-- Dataset entries --
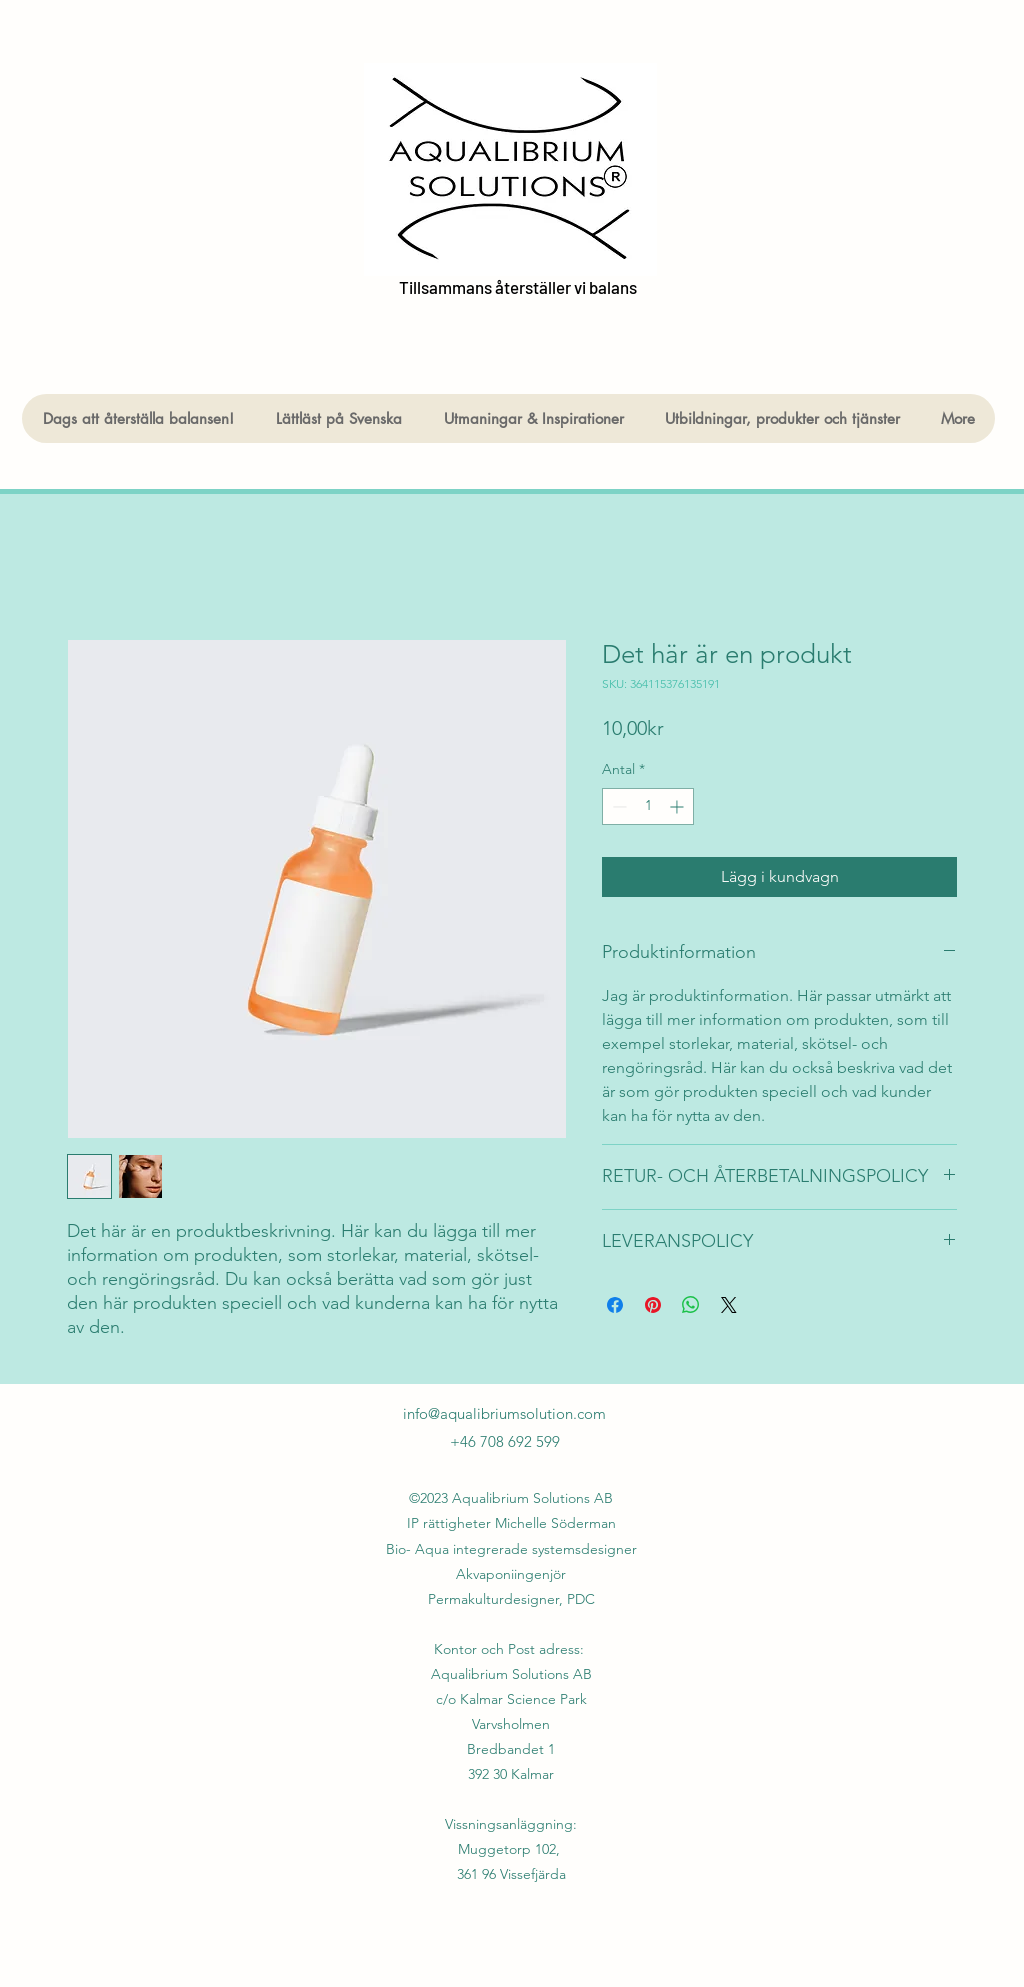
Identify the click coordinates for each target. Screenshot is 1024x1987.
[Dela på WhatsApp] (691, 1305)
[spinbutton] (648, 806)
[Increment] (678, 806)
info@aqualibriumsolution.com (504, 1413)
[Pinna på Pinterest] (653, 1305)
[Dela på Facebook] (615, 1305)
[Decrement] (617, 806)
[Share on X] (729, 1305)
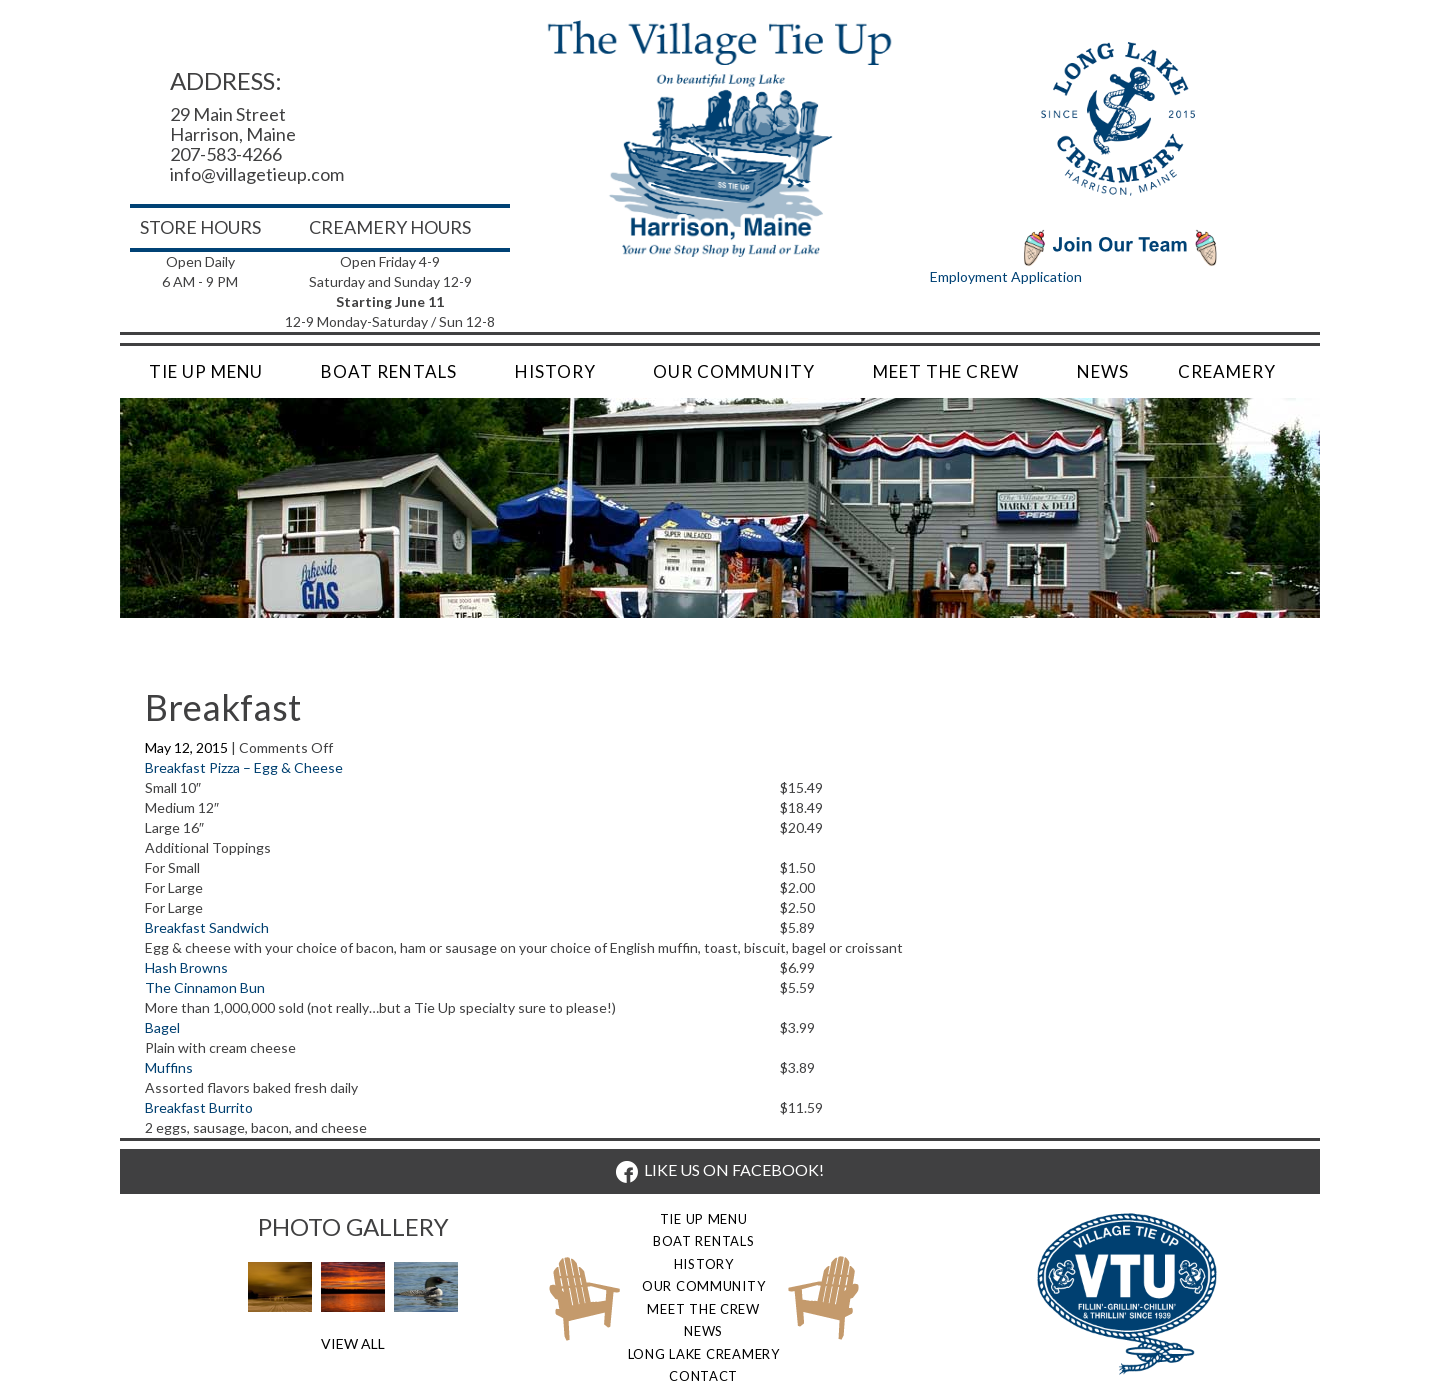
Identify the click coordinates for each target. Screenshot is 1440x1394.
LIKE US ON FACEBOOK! (720, 1169)
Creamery (1227, 371)
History (555, 371)
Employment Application (1006, 276)
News (1103, 371)
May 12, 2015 (188, 747)
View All (353, 1343)
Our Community (733, 371)
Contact (703, 1376)
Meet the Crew (946, 371)
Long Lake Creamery (704, 1354)
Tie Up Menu (206, 371)
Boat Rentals (388, 371)
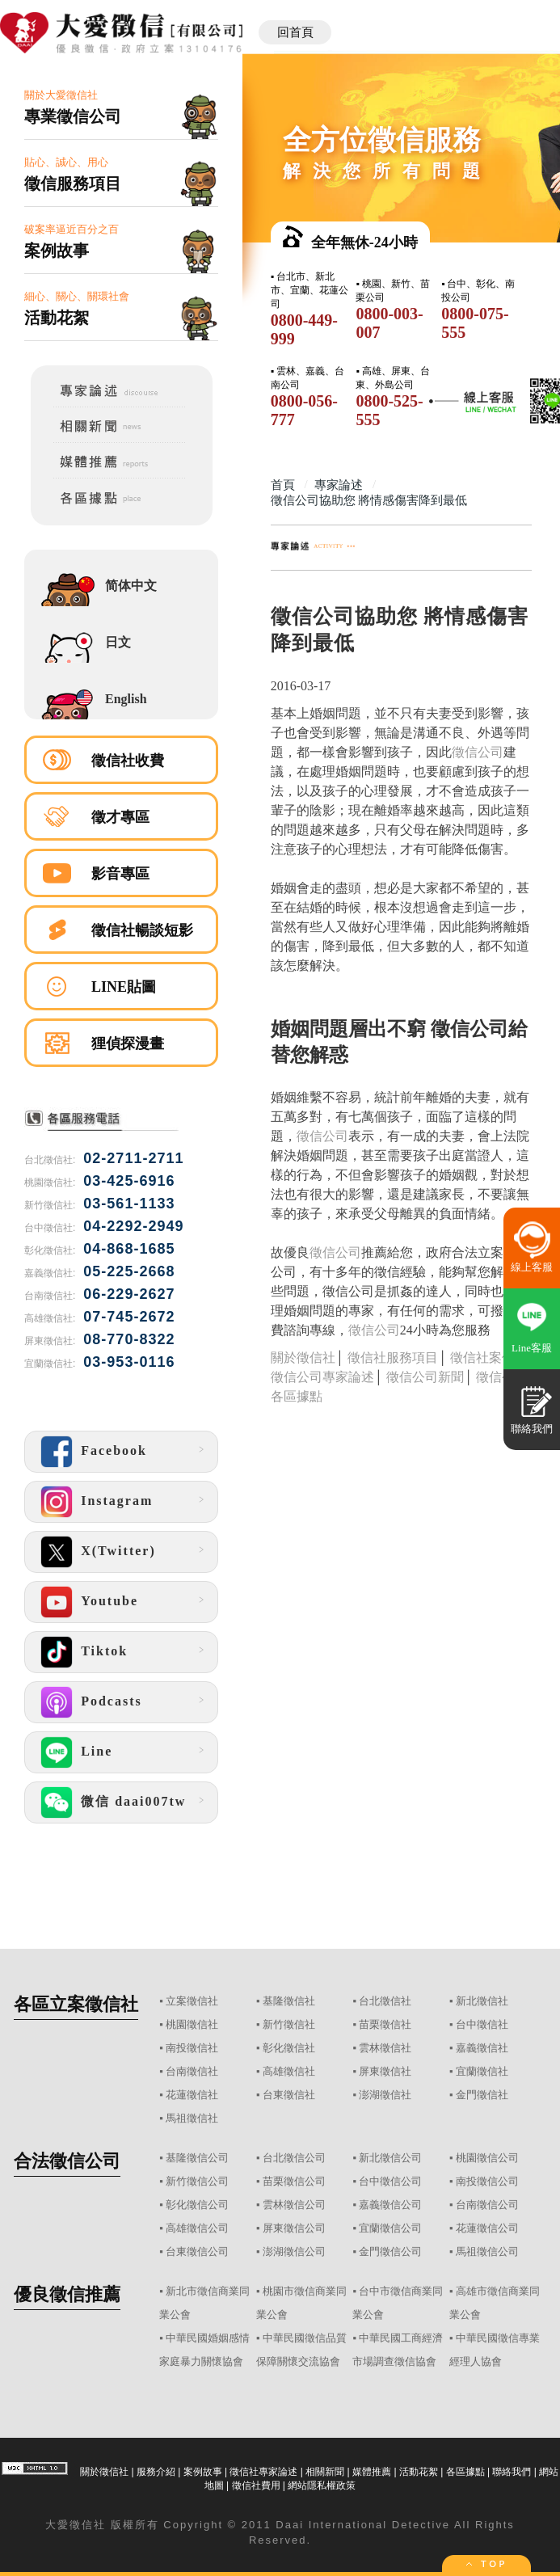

-- Goal of the exercise --
Beginning with the first line of the entries above, repeat each line word for word until the line with "[Dela på Facebook] (615, 1305)" has been given too. Omit the pictures.

-- Solution --
Identify the click coordinates for each target. Screenshot is 1024x1987.
[Dela på WhatsApp] (691, 1305)
[spinbutton] (648, 806)
[Increment] (678, 806)
info@aqualibriumsolution.com (504, 1413)
[Pinna på Pinterest] (653, 1305)
[Dela på Facebook] (615, 1305)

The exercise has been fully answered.